**Task statement:**
Extract each line holding the word "fuerza" from the entries.

START Input

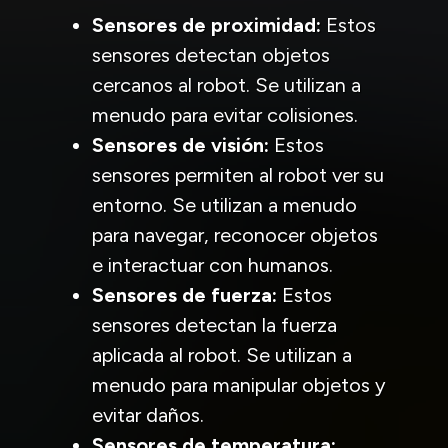
Sensores de proximidad:
Estos
sensores detectan objetos
cercanos al robot. Se utilizan a
menudo para evitar colisiones.
Sensores de visión:
Estos
sensores permiten al robot ver su
entorno. Se utilizan a menudo
para navegar, reconocer objetos
e interactuar con humanos.
Sensores de fuerza:
Estos
sensores detectan la fuerza
aplicada al robot. Se utilizan a
menudo para manipular objetos y
evitar daños.
Sensores de temperatura:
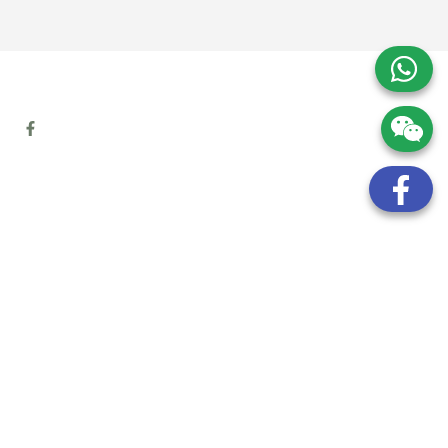
地址:
九龍觀塘開源道72號溢財中心12樓6室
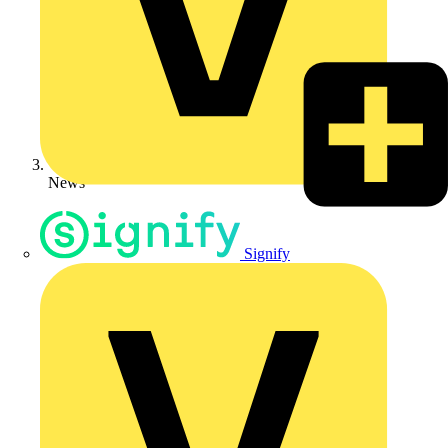
News
Signify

END Input

**Solution for this exercise:**
Sensores de fuerza:
sensores detectan la fuerza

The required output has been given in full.